By defaulting to behaviours that are open, inclusive, and welcoming to all individuals and groups, regardless of their direct involvement, we set out a position that reflects a deep cultural set of beliefs. External to those defined groups, people looking in see an inviting environment that they want to engage with, and internally those groups see the outside world as people to exchange ideas with and enthuse about what they do.

From this perspective, making all discussions and meetings public and open to all makes sense. Although there are tangible reasons that can make this occasionally and temporarily unworkable, in practice there is never a strong enough collection of exceptions that make any groups activities default private a truly evidenced outcome. Over the long term, any problems or discomfort caused by operating in public are outweighed by the benefits provided by openness.

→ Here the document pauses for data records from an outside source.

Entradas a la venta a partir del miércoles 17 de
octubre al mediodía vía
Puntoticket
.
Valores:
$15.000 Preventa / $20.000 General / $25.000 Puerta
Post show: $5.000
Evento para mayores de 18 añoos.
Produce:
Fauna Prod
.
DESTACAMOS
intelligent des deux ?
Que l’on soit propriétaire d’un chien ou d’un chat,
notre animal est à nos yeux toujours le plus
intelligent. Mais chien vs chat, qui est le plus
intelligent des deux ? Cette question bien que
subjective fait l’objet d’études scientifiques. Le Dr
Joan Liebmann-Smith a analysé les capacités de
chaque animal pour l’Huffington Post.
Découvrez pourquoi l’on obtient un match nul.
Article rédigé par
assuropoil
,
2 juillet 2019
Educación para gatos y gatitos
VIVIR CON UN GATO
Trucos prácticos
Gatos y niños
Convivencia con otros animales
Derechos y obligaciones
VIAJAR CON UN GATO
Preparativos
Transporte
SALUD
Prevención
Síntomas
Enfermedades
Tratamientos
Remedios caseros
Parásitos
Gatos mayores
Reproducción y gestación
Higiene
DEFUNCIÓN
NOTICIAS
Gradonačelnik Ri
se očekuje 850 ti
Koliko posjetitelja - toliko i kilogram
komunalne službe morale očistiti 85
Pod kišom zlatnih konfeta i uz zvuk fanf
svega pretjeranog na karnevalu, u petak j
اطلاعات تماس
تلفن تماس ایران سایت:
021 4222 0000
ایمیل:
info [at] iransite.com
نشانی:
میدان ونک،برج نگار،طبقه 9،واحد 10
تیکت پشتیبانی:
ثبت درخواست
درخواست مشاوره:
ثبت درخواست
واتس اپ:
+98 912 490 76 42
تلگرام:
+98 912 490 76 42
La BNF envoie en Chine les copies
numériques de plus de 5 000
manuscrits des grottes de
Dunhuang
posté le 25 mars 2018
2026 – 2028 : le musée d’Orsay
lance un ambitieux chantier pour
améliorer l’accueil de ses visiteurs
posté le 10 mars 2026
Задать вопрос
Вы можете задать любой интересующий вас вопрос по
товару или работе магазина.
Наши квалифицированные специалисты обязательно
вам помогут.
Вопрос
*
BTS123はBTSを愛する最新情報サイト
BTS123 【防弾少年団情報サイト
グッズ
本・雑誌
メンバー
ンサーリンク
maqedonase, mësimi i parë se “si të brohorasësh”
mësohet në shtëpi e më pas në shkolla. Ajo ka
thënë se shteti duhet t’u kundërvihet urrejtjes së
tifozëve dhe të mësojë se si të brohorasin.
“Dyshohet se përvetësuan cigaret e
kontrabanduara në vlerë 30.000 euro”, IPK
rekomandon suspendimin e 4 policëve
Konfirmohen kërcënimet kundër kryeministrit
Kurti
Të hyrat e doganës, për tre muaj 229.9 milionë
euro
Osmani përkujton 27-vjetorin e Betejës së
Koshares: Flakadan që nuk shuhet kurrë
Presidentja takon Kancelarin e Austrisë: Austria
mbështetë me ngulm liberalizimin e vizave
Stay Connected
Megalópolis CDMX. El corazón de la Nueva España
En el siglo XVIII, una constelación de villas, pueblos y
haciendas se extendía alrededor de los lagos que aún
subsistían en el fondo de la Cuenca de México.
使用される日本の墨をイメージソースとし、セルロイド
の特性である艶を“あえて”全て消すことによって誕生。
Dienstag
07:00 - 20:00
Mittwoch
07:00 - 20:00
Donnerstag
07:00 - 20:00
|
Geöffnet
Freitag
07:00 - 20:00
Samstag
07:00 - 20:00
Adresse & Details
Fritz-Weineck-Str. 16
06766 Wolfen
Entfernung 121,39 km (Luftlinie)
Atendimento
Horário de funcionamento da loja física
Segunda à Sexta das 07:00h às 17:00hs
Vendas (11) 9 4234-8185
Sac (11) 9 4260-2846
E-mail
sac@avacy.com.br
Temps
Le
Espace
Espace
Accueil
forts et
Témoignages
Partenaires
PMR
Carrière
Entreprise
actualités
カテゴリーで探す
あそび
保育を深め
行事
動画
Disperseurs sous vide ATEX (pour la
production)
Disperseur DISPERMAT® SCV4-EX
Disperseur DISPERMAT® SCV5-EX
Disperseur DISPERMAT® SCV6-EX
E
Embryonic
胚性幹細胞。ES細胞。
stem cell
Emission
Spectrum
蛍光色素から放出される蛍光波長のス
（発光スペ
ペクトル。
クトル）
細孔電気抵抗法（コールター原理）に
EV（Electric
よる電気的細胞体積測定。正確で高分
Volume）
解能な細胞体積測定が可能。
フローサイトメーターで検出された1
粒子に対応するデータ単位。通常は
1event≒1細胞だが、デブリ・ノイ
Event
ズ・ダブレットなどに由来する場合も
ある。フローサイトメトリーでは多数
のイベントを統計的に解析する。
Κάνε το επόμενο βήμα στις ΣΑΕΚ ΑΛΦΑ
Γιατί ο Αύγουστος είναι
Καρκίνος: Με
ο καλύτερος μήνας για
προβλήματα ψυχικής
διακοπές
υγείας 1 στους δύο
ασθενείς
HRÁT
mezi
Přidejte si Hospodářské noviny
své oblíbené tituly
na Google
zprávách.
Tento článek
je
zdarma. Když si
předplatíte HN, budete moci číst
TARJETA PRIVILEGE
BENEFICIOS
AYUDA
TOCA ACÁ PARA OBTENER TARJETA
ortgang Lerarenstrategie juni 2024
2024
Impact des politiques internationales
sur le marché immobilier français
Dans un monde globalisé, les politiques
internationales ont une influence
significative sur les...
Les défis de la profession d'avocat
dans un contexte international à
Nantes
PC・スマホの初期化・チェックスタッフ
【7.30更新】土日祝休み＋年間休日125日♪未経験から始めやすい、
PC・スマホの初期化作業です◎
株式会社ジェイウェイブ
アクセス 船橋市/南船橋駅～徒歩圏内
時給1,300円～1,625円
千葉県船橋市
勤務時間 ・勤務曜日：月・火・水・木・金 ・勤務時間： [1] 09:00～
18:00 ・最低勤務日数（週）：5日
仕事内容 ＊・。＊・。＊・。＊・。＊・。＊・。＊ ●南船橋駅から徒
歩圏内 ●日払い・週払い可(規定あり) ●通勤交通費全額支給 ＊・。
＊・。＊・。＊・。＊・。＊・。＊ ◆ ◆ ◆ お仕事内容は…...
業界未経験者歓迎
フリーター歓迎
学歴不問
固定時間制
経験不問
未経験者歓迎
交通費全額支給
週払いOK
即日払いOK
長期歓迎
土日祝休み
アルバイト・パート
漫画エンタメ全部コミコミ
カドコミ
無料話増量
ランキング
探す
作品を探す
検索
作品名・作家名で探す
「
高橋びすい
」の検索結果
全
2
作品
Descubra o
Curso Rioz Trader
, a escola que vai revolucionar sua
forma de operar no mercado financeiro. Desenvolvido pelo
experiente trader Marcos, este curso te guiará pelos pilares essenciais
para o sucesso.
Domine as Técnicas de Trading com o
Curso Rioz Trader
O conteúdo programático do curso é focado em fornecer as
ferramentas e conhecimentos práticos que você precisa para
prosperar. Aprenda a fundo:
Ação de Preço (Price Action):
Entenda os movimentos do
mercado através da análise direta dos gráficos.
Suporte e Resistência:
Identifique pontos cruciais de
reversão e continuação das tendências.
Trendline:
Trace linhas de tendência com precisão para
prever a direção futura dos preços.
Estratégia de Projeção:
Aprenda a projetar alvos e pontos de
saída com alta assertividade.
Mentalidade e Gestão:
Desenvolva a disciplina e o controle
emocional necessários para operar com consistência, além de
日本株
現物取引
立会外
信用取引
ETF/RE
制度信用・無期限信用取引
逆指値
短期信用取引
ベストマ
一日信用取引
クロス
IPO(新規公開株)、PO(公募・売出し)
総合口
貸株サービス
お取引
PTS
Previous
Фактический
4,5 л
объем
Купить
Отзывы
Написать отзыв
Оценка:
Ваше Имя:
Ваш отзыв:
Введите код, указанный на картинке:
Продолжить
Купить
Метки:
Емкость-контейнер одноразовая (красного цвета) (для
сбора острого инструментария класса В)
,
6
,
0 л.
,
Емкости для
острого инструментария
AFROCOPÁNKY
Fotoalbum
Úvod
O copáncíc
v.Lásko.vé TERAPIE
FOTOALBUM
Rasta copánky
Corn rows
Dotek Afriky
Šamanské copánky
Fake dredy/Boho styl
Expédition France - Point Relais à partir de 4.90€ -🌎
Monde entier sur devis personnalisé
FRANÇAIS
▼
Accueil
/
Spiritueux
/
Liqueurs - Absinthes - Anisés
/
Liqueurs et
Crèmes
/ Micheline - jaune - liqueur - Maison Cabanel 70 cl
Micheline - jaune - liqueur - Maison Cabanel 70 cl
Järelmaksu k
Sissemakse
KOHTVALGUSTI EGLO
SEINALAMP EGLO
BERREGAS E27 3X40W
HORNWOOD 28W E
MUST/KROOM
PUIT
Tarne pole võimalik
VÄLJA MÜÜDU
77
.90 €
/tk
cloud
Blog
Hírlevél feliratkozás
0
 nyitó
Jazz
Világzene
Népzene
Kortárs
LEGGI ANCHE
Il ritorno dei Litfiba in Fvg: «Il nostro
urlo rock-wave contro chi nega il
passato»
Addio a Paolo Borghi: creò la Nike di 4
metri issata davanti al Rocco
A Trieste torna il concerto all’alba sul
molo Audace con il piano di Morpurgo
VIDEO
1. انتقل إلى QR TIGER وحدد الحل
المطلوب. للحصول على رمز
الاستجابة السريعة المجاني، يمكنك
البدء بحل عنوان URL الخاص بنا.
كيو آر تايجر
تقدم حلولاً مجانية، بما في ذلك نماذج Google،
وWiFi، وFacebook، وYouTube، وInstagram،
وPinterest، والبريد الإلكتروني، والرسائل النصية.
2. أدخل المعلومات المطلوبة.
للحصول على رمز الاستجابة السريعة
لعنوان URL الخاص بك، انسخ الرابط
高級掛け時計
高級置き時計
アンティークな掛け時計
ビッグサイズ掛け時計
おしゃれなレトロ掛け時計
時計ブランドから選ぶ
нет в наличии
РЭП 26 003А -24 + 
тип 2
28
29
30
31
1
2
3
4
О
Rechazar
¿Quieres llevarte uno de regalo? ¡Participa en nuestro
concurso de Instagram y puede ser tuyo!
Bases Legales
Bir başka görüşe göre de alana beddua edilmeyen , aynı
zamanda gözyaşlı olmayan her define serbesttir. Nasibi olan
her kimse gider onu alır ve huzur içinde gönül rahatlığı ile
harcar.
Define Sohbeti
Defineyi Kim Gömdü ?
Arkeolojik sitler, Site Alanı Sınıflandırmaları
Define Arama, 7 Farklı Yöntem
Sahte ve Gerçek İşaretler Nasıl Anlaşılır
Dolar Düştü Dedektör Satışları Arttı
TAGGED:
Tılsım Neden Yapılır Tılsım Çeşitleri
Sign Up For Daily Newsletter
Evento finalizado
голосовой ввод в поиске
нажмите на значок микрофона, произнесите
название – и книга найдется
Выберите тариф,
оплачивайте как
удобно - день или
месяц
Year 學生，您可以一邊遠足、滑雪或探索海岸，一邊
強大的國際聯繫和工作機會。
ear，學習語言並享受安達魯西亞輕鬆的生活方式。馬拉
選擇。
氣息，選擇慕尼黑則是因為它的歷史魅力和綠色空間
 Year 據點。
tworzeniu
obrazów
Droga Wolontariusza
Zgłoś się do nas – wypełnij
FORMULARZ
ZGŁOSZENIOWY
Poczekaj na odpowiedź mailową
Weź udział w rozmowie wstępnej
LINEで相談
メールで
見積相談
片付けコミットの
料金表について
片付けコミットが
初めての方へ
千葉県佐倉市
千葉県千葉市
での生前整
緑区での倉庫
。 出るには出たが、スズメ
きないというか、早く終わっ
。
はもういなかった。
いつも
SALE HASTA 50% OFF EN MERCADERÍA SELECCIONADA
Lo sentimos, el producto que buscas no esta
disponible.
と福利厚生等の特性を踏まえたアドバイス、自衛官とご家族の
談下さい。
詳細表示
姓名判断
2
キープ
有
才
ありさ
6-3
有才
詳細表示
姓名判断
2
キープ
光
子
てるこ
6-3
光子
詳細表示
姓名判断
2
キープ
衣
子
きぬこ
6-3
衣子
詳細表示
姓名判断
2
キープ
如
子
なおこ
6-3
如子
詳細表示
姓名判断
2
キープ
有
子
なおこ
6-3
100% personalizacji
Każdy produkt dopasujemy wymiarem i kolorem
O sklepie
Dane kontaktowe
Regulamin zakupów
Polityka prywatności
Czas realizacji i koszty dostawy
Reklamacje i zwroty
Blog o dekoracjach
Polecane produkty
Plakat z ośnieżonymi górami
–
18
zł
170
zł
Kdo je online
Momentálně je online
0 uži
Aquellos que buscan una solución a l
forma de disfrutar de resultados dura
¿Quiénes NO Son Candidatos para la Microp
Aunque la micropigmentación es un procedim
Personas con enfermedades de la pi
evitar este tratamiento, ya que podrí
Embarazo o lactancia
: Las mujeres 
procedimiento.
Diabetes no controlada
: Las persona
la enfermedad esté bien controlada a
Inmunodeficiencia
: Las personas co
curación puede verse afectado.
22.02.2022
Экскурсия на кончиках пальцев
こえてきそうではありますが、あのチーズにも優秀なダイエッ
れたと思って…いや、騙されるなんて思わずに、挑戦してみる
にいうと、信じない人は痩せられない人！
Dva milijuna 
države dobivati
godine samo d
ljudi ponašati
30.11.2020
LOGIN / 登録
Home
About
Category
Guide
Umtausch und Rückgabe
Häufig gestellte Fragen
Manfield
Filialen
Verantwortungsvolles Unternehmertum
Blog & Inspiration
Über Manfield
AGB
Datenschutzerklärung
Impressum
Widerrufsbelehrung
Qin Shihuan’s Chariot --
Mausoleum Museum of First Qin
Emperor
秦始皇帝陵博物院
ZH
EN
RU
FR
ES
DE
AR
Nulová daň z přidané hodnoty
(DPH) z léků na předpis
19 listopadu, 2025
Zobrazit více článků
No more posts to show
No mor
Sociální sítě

As private discussions become an opt-in position, rather than a de-facto standard, instead of having to justify opening up our practices, we now reflect on why we think we require enclosing them.

Reviewing privacy

In any social structure there can always be found exceptions to the rule, reasons why some group or groups should be excluded from a discussion. While this may be true in some situations, it is essential to the success of openness to be aware, and analyse these cases whenever they appear. Does the discussion really have to be private, or is it motivated by reasons of social awkwardness or embarrassment?  How narrow does the privacy need to be applied, how temporary can the situation be made?

On many occasions, even when the act of privacy is truly justified, this is often a sign of an underlying problem, either organisationally, or at an individual level. The first outcome of having a situation arise that requires privacy, should be to create a plan to identify and remove the key driver that created that requirement.

Organisational emotional maturity

In making our discussions and opinions public, we also need to migrate the organisation away from more traditional responses to those discussions. In the course of heated debates, or periods of overwork or stress, many things can be either poorly worded or not-necessarily represent the true beliefs of an individual. Any organisation that implements openness must accept this as an inherent part of this process, educating staff on how to avoid those kind of situations, and moving away from a punishment orientated attitude to these events, and towards a mature resolution.

What are the benefits?

No challenges are hidden

Any problems, technical, cultural, etc are surfaced purely by their existence. Nothing is left to develop quietly under the surface, it’s always visible and available to be tackled directly.

No successes are hidden

On the flip-side of the coin, no teams achievements are always destined to pass-by unnoticed. By operating in the open, successes can be seen by everyone as they happen.

Conflicts of interest are reduced

By having opinions and actions visible outside of any of their respective groups, we ensure that any conflicts are brought to the fore quickly and therefore can be resolved more immediately. Left to progress in isolation, often viewpoints or work has progresses beyond the point where is easily reconcilable.

New Ideas

Collaboration and learning outside of our particular speciality and daily work load also stimulates new ideas and thinking, helping us to approach problems in new ways, and create insightful solutions to the challenges we see.

Well-being is improved

Finally, and most importantly, existing in an open environment that respects and encourages opinions and involvement brings with it a corresponding increase in peoples wellbeing. Conflict and secrecy are known factors in escalating stress. By reducing or removing them altogether, we actively reduce those levels.